While it's certainly better to make sure the fundaments of your software stack are sound --and we should, we must--, if the application has holes in it big enough to drive a state circus through, you're still hosed. That's the problem with security: Just patching holes isn't good enough. You'll never find them all. So you have to engineer everything you have, use, and make, to contain as little holes as possible. "Due dilligence" as the banks practice it with their tiger teams and stuff is very slightly better than not doing anything at all, but in the greater scheme of things it's still laughably futile. What openbsd does is fairly useful, but now do that with every critical application in use. That is simply not going to happen.
But the point is that the DHS does not, in fact, have control over what software the rest of the country runs. So they can do little more than raise a little awareness and hope people will demand and make better software. Yet they don't do that, they're mumbling things about cold war tactics and whatnot else. It's bare chested putin language, but of little consequence.
In fact, laughably so, especially because it reeks of cargo culting. "We did this with the nuclear standoff, so if we do superficially similar things in this entirely different domain we'll get those good times back."

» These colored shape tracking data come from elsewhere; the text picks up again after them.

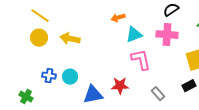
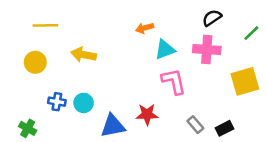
yellow line: (40, 16) -> (45, 25), turned -36
yellow circle: (39, 38) -> (35, 62), moved
black rectangle: (189, 86) -> (225, 128), moved

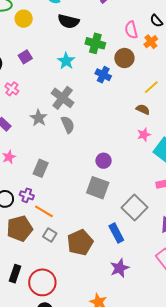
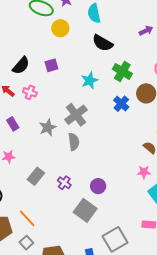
pink cross: (12, 89) -> (30, 92), turned -32
purple cross: (27, 195) -> (64, 183), moved

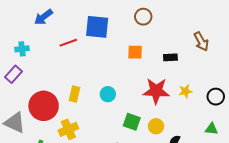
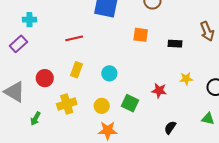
red line: (68, 43) -> (74, 38), moved
red star: (156, 91) -> (159, 91), moved, size x0.6
red circle: (44, 106) -> (45, 78), size x0.6
yellow circle: (156, 126) -> (102, 106), moved

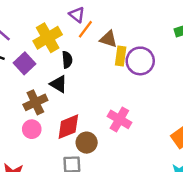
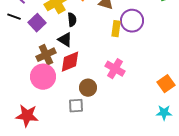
yellow rectangle: (121, 56) -> (116, 29), moved
red diamond: (68, 127) -> (70, 62), moved
pink circle: (32, 129) -> (43, 77), size x1.6

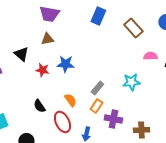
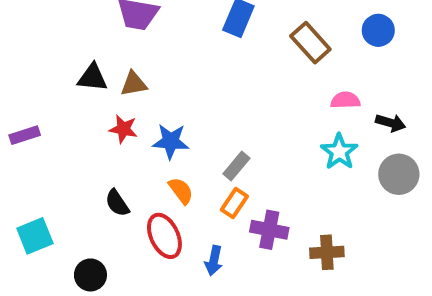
brown triangle: (47, 39) -> (134, 84), moved
black triangle: (21, 54) -> (93, 78), moved, turned -35
blue star: (65, 64) -> (171, 141), moved
cyan star: (131, 82) -> (339, 152), moved, turned -30

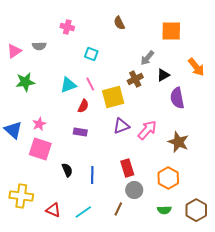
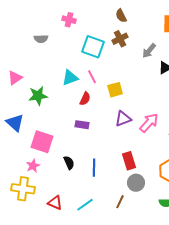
pink triangle: (14, 51) -> (15, 78), moved
cyan square: (91, 54) -> (93, 47), size x1.6
brown cross: (135, 79) -> (120, 39), moved
green star: (25, 82) -> (38, 96), moved
yellow square: (113, 97) -> (115, 90), size x0.7
pink star: (39, 124) -> (33, 166), moved

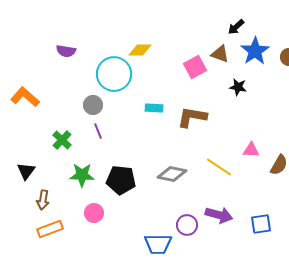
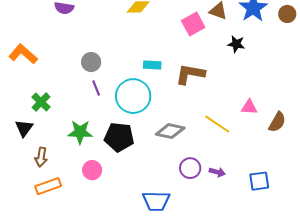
cyan circle: (114, 74) -> (133, 96), moved
green cross: (62, 140) -> (41, 102), moved
purple arrow: (219, 215) -> (217, 172), size x0.6
purple circle: (187, 225) -> (190, 168), moved

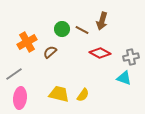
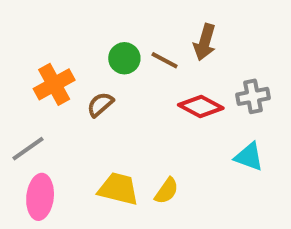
gray cross: (131, 57) -> (253, 96), moved

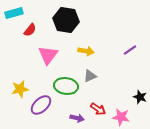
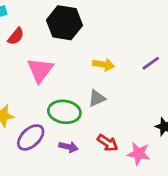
yellow arrow: (86, 51) -> (104, 65), moved
purple arrow: (77, 118) -> (68, 147), moved

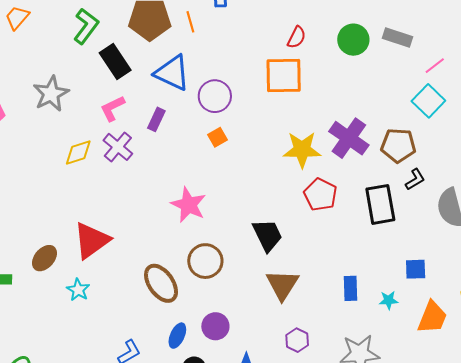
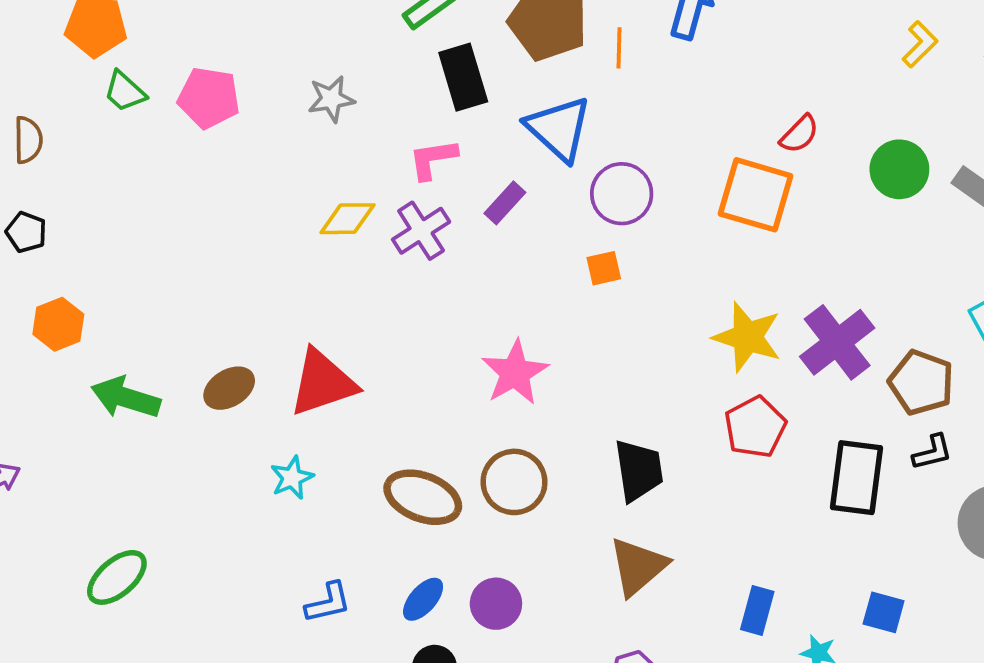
gray star: (51, 94) -> (331, 99), size x0.7
brown ellipse: (161, 283) -> (423, 497), turned -51
cyan star: (78, 290) -> (292, 478), moved

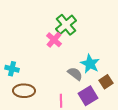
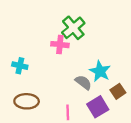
pink cross: (54, 40) -> (60, 45), turned -35
cyan cross: (12, 69) -> (20, 66), moved

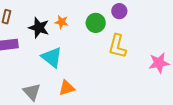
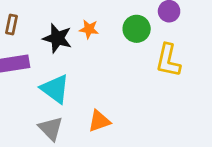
cyan triangle: (52, 57) -> (55, 89), moved

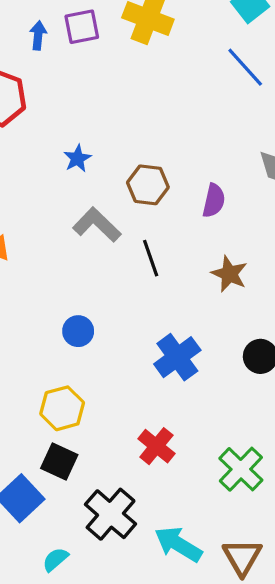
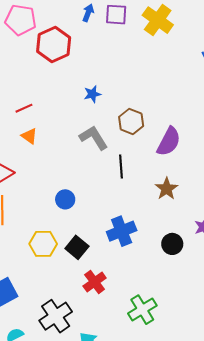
purple semicircle: (214, 201) -> (169, 142), size x1.4
black square: (59, 461) -> (77, 247), moved

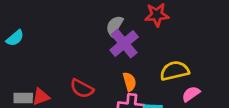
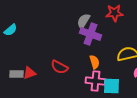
purple cross: (124, 44) -> (90, 34), turned -30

As someone else mentioned, as long as governments believe in this "cyber" thing, they're mainly deluding themselves. They can do little else because countries are all but irrelevant there. They can make themselves a good solid nuisance, even a deadly nuisance at times, but in the end what nation state you belong to doesn't matter on the internet. At best you'd get "optional" countries; be german in the morning and a jap at midnight. And what self-respecting government wants to be optional?